Updated cost-effectiveness of MDMA-assisted therapy for the treatment of posttraumatic stress disorder in the United States: Findings from a phase 3 trial
Using phase 3 trial data and a Markov model, MDMA-assisted therapy for severe or extreme chronic PTSD costs US$11,537 per patient and is cost-saving from a US payer perspective—producing discounted net health‑care savings of US$132.9 million per 1,000 patients, accruing 4,856 QALYs and averting 61.4 premature deaths over 30 years with a 3.8‑year payback. The more intensive three‑session phase 3 regimen yields greater medical savings and health benefits than shorter two‑session regimens.
Abstract
Background
Severe posttraumatic stress disorder (PTSD) is a prevalent and debilitating condition in the United States. and globally. Using pooled efficacy data from six phase 2 trials, therapy using 3,4-methylenedioxymethamphetamine (MDMA) appeared cost-saving from a payer’s perspective. This study updates the cost-effectiveness analysis of this novel therapy using data from a new phase 3 trial, including the incremental cost-effectiveness of the more intensive phase 3 regimen compared with the shorter phase 2 regimen.
Methods
We adapted a previously-published Markov model to portray the costs and health benefits of providing MDMA-assisted therapy (MDMA-AT) to patients with chronic, severe, or extreme PTSD in a recent phase 3 trial, compared with standard care. Inputs were based on trial results and published literature. The trial treated 90 patients with a clinician administered PTSD scale (CAPS-5) total severity score of 35 or greater at baseline, and duration of PTSD symptoms of 6 months or longer. The primary outcome was assessed 8 weeks after the final experimental session. Patients received three 90-minute preparatory psychotherapy sessions, three 8-hour active MDMA or placebo sessions, and nine 90-minute integrative psychotherapy sessions. Our model calculates the per-patient cost of MDMA-AT, net all-cause medical costs, mortality, quality-adjusted life-years (QALYs), and incremental cost-effectiveness ratios (ICERs). We reported results from the U.S. health care payer’s perspective for multiple analytic time horizons, (base-case is 30 years), and conducted extensive sensitivity analyses. Costs and QALYs were discounted by 3% annually. Costs were adjusted to 2020 U.S. dollars according to the medical component of the U.S. Bureau of Labor Statistics’ Consumer Price Index (CPI).
Results
MDMA-AT as conducted in the phase 3 trial costs $11,537 per patient. Compared to standard of care for 1,000 patients, MDMA-AT generates discounted net health care savings of $132.9 million over 30 years, accruing 4,856 QALYs, and averting 61.4 premature deaths. MDMA-AT breaks even on cost at 3.8 years while delivering 887 QALYs. A third MDMA session generates additional medical savings and health benefits compared with a two-session regimen. Hypothetically assuming no savings in health care costs, MDMA-AT has an ICER of $2,384 per QALY gained.
Conclusions
MDMA-AT provided to patients with severe or extreme chronic PTSD is cost-saving from a payer’s perspective, while delivering substantial clinical benefit.

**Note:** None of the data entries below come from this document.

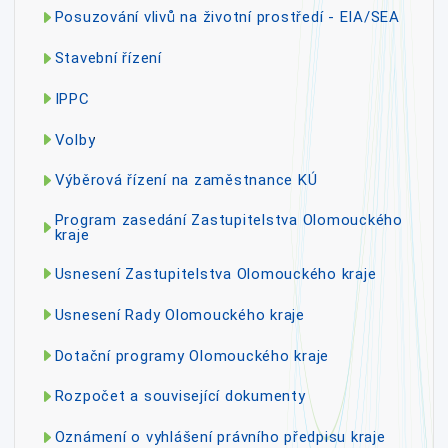
Posuzování vlivů na životní prostředí - EIA/SEA
Stavební řízení
IPPC
Volby
Výběrová řízení na zaměstnance KÚ
Program zasedání Zastupitelstva Olomouckého
kraje
Usnesení Zastupitelstva Olomouckého kraje
Usnesení Rady Olomouckého kraje
Dotační programy Olomouckého kraje
Rozpočet a související dokumenty
Oznámení o vyhlášení právního předpisu kraje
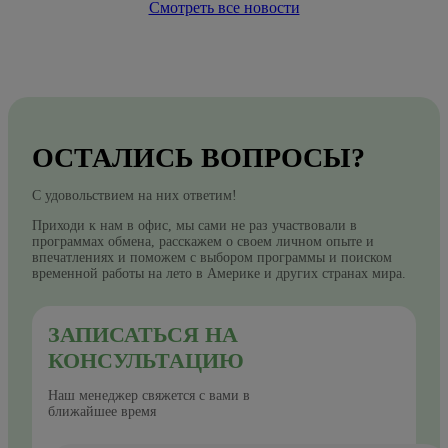
Смотреть все новости
ОСТАЛИСЬ ВОПРОСЫ?
С удовольствием на них ответим!
Приходи к нам в офис, мы сами не раз участвовали в
программах обмена, расскажем о своем личном опыте и
впечатлениях и поможем с выбором программы и поиском
временной работы на лето в Америке и других странах мира.
ЗАПИСАТЬСЯ НА
КОНСУЛЬТАЦИЮ
Наш менеджер свяжется с вами в
ближайшее время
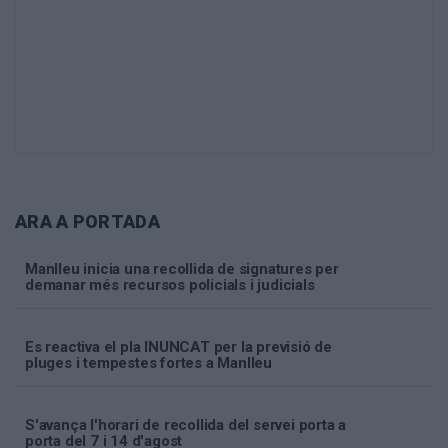
ARA A PORTADA
Manlleu inicia una recollida de signatures per
demanar més recursos policials i judicials
Es reactiva el pla INUNCAT per la previsió de
pluges i tempestes fortes a Manlleu
S'avança l'horari de recollida del servei porta a
porta del 7 i 14 d'agost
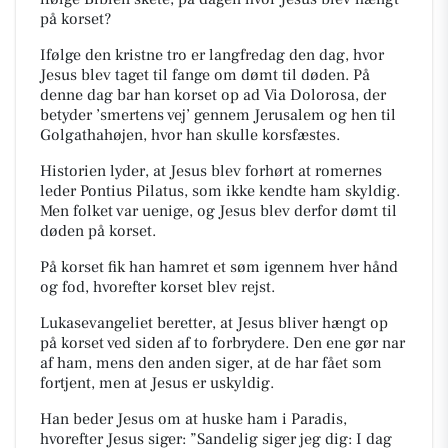
på korset?
Ifølge den kristne tro er langfredag den dag, hvor
Jesus blev taget til fange om dømt til døden. På
d
enne dag bar han korset op ad Via Dolorosa, der
betyder ’smertens vej’ gennem Jerusalem og hen til
Golgathahøjen, hvor han skulle korsfæstes.
Historien lyder, at Jesus blev forhørt at romernes
leder Pontius Pilatus, som ikke kendte ham
skyldig.
Men folket var uenige, og Jesus blev derfor dømt til
døden på korset.
På korset fik han hamret et søm igennem hver hånd
og fod, hvorefter korset blev rejst.
Lukasevangeliet beretter, at Jesus bliver hængt op
på korset ved siden af to forbrydere. Den ene
gør nar
af ham, mens den anden siger, at de har fået som
fortjent, men at Jesus er uskyldig.
Han beder Jesus om at huske ham i Paradis,
hvorefter Jesus siger: ”Sandelig siger jeg dig: I dag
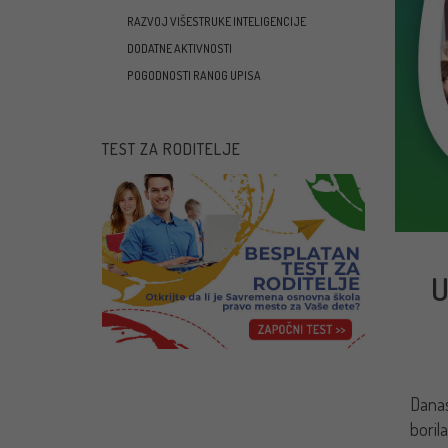
RAZVOJ VIŠESTRUKE INTELIGENCIJE
DODATNE AKTIVNOSTI
POGODNOSTI RANOG UPISA
TEST ZA RODITELJE
U
Danas
boril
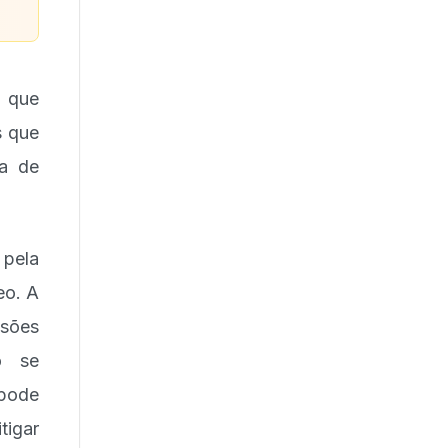
u que
s que
ra de
 pela
eo. A
sões
o se
 pode
tigar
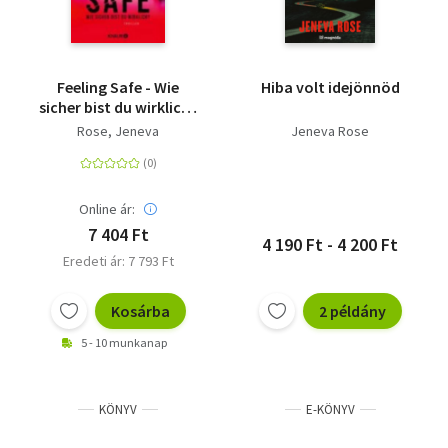
Feeling Safe - Wie
Hiba volt idejönnöd
sicher bist du wirklich?
Thriller | 'Jeneva Rose
Rose, Jeneva
Jeneva Rose
ist die Königin
unvorhersehbarer
Wendungen.' Colleen
Hoover
Online ár:
7 404 Ft
4 190 Ft - 4 200 Ft
Eredeti ár: 7 793 Ft
Kosárba
2 példány
5 - 10 munkanap
KÖNYV
E-KÖNYV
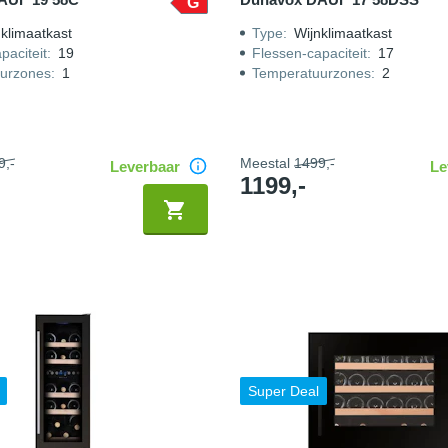
G
klimaatkast
Type
:
Wijnklimaatkast
paciteit
:
19
Flessen-capaciteit
:
17
urzones
:
1
Temperatuurzones
:
2
9,-
Meestal
1499,-
Leverbaar
Le
1199,-
Super Deal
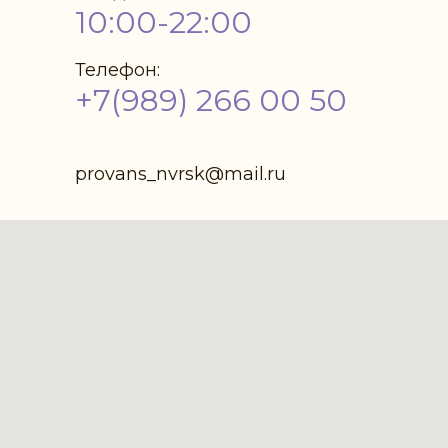
10:00-22:00
Телефон:
+7(989) 266 00 50
provans_nvrsk@mail.ru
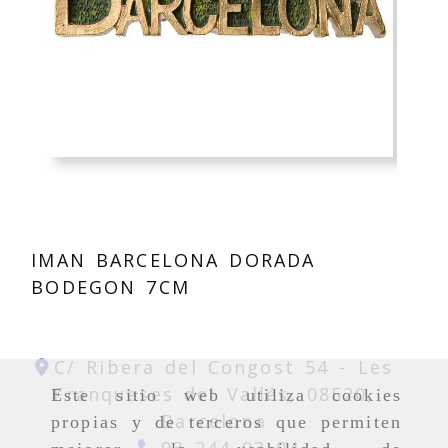
IMAN BARCELONA DORADA
BODEGON 7CM
C/ Ribera del Congost 54 -
Les
Franqueses del Vallés,
08520,
Este sitio web utiliza cookies
Barcelona
propias y de terceros que permiten
93 244 03 04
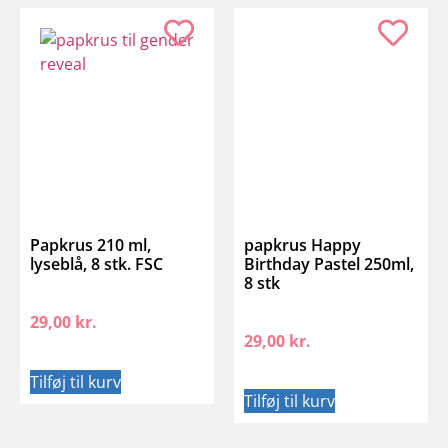
Papkrus 210 ml,
papkrus Happy
lyseblå, 8 stk. FSC
Birthday Pastel 250ml,
8 stk
29,00
kr.
29,00
kr.
Tilføj til kurv
Tilføj til kurv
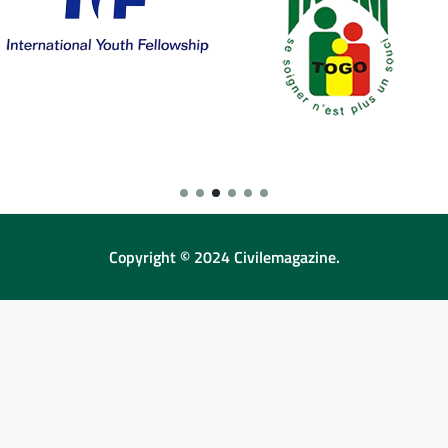
Copyright © 2024 Civilemagazine.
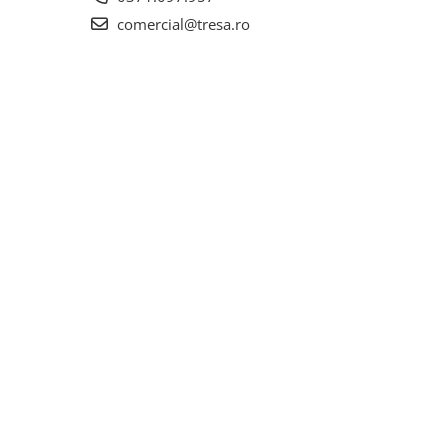
comercial@tresa.ro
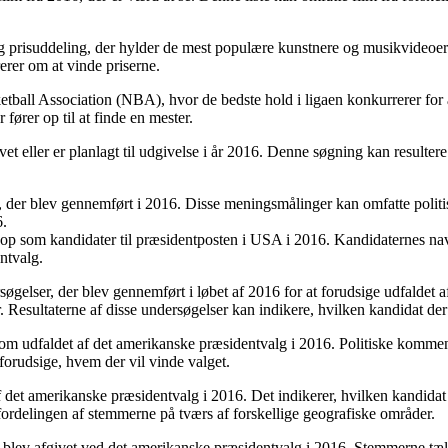
 prisuddeling, der hylder de mest populære kunstnere og musikvideo
erer om at vinde priserne.
ketball Association (NBA), hvor de bedste hold i ligaen konkurrerer for
ører op til at finde en mester.
eller er planlagt til udgivelse i år 2016. Denne søgning kan resultere i 
er, der blev gennemført i 2016. Disse meningsmålinger kan omfatte polit
6.
e op som kandidater til præsidentposten i USA i 2016. Kandidaternes nav
ntvalg.
gelser, der blev gennemført i løbet af 2016 for at forudsige udfaldet
r. Resultaterne af disse undersøgelser kan indikere, hvilken kandidat der 
om udfaldet af det amerikanske præsidentvalg i 2016. Politiske kommenta
 forudsige, hvem der vil vinde valget.
 af det amerikanske præsidentvalg i 2016. Det indikerer, hvilken kandidat
fordelingen af stemmerne på tværs af forskellige geografiske områder.
r blev afgivet ved det amerikanske præsidentvalg i 2016. Stemmerne tæll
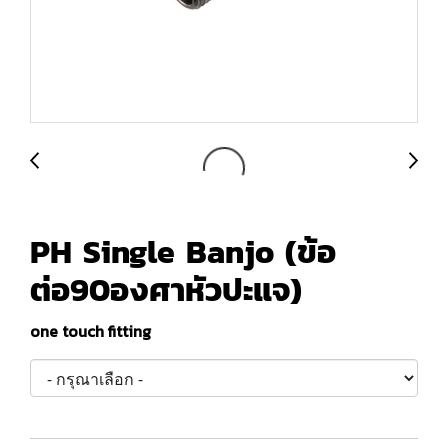
PH Single Banjo (ข้อ
ต่อ90องศาหัวปะแจ)
one touch fitting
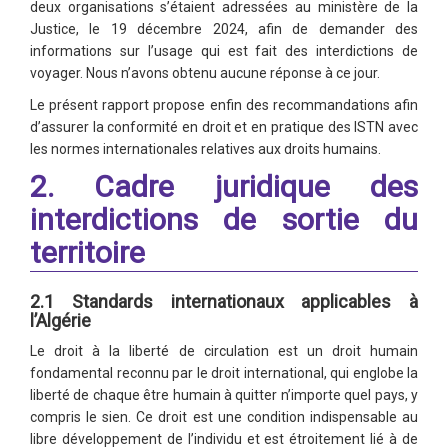
deux organisations s’étaient adressées au ministère de la
Justice, le 19 décembre 2024, afin de demander des
informations sur l’usage qui est fait des interdictions de
voyager. Nous n’avons obtenu aucune réponse à ce jour.
Le présent rapport propose enfin des recommandations afin
d’assurer la conformité en droit et en pratique des ISTN avec
les normes internationales relatives aux droits humains.
2. Cadre juridique des
interdictions de sortie du
territoire
2.1 Standards internationaux applicables à
l’Algérie
Le droit à la liberté de circulation est un droit humain
fondamental reconnu par le droit international, qui englobe la
liberté de chaque être humain à quitter n’importe quel pays, y
compris le sien. Ce droit est une condition indispensable au
libre développement de l’individu et est étroitement lié à de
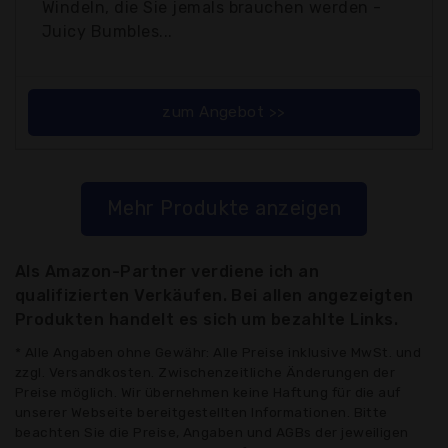
Windeln, die Sie jemals brauchen werden -
Juicy Bumbles...
zum Angebot >>
Mehr Produkte anzeigen
Als Amazon-Partner verdiene ich an
qualifizierten Verkäufen. Bei allen angezeigten
Produkten handelt es sich um bezahlte Links.
* Alle Angaben ohne Gewähr: Alle Preise inklusive MwSt. und
zzgl. Versandkosten. Zwischenzeitliche Änderungen der
Preise möglich. Wir übernehmen keine Haftung für die auf
unserer Webseite bereitgestellten Informationen. Bitte
beachten Sie die Preise, Angaben und AGBs der jeweiligen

Research Summary of 'Updated cost-effectiveness of MDMA-assisted therapy for the treatment of posttraumatic stress disorder in the United States: Findings from a phase 3 trial'
Introduction
Posttraumatic stress disorder (PTSD) is common and often chronic in the United States, producing substantial human suffering and higher rates of comorbid illness, reduced productivity and increased health care use. Earlier randomized Phase II trials of MDMA-assisted therapy (MDMA-AT), pooled across six studies, suggested large clinical benefits and an earlier cost-effectiveness analysis using those pooled data indicated the intervention could be cost-saving to third-party payers over a 30-year horizon. Despite promising Phase II results, important uncertainties remained about the magnitude and durability of benefit using the more intensive Phase III regimen and about the economic consequences when newer trial data are employed. This study updates a previously published decision-analytic Markov model using individual patient-level and trial-derived inputs from a MAPS-sponsored Phase III randomised, placebo-controlled, multi-site trial of MDMA-AT. Marseille and colleagues set out to estimate per-patient intervention costs, net medical costs to a US health care payer, mortality effects, quality-adjusted life-years (QALYs) and incremental cost-effectiveness, comparing the Phase III three-session MDMA-AT protocol with standard care and, in scenario analysis, with the less intensive two-session Phase II regimen. A 30-year analytic horizon with 3% discounting is the base case, and extensive sensitivity and scenario analyses explore key uncertainties such as durability of effect and treatment intensity.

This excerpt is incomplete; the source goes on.